À partir de 2004, l’hôpital ne reçoit plus une enveloppe pour assurer son fonctionnement, il est payé pour les actes qu’il réalise. L’une des conséquences, selon les critiques formulées, a été de pousser les établissements de santé à pratiquer les actes les mieux rémunérés, comme les opérations.
« Les patients sont réduits à des valeurs financières (…) La T2A, c’est de l’immédiateté, de la rentabilité immédiate pas du tout adapté à du soin de longue durée », rapportait en 2021 auprès de Radio France, le Dr Florian Vivirel, urgentiste au CHU de Nantes.
« C’est sous cette période que le financement des soins courants est passée en dessous de 50% », renchérit Frédéric Pierru.
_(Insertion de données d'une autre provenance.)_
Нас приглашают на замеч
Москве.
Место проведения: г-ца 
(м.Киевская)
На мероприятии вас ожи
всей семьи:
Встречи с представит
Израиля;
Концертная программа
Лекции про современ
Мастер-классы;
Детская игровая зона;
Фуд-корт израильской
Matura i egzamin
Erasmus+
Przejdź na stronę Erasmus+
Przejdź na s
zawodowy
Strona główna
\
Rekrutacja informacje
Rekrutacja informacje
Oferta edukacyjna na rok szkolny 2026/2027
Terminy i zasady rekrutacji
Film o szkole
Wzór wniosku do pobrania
Mise à la dette budgétaire de l’hôpital, déploiement de la T2A et de la franchise médicament… Si Xavier Bertrand a été « très accommodant avec les syndicats de médecins libéraux », il a été en revanche « impitoyable avec l’hôpital public », pour le chercheur.
La pénurie de masques, un « mauvais procès »
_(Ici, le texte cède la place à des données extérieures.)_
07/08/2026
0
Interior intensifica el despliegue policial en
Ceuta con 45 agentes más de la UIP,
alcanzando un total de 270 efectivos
L'ancien ministre de la Santé est aussi accusé d'avoir participé au changement de doctrine sur la prévention des épidémies, qui a abouti à l’évaporation des stocks de masques.
L’intéressé a toujours démenti son implication, notamment devant la commission parlementaire sur la gestion de la crise sanitaire du Covid-19 en juillet 2020. Il a estimé que la doctrine du port du masque mis en place par le plan gouvernemental de prévention et lutte contre les pandémies grippales en janvier 2006 « n’a jamais été remis en cause ».
« Quand j’ai quitté mes fonctions de ministre de la Santé en 2012, il y avait 1,4 milliard de masques en stock. Il n’y avait pas de pénurie. Quand j’ai eu à préparer le plan français contre les risques pandémiques, nous n’avons pas manqué d’un seul masque pendant la pandémie de grippe H1N1 », s'était-il défendu en 2021 sur France Inter.
Pour Frédéric Pierru, sur la question de la pénurie de masques, rejeter la faute sur Xavier Bertrand constitue un « mauvais procès ».
À l’époque, comme plusieurs de ses voisins européens, la France mène une politique austéritaire à tous les points de vue, pour essuyer les plâtres du krach financier.
« On ne peut pas mettre ça sur le dos d’un seul homme », admet le chercheur, « le ministère de l’économie est monté au créneau et a rogné sur tous les budgets », y compris sur celui de la santé, car « on avait le sentiment de s’être sur-préparé à la pandémie de H1N1, qui n’est jamais venue ».
Le sociologue rappelle aussi qu’un bilan individuel reste compliqué à dresser, puisque les politiques de santé se caractérisent par leur continuité, « par-delà les alternances politiques ».
Et en tant que ministre, « on a très peu de marge de manœuvre, une fois que le système de santé est lancé sur une trajectoire, c’est très difficile de l’infléchir ».
Emmanuel Macron réunira les présidents de groupes parlementaires et chefs de partis ce vendredi 23 août pour « une série d’échanges », desquels devrait découler la nomination du nouveau Premier Ministre.
Si Lucie Castets devrait être reçue côté NFP, Xavier Bertrand n’aurait pour le moment fait l’objet d’ « aucune sollicitation », selon l’entourage de l’intéressé.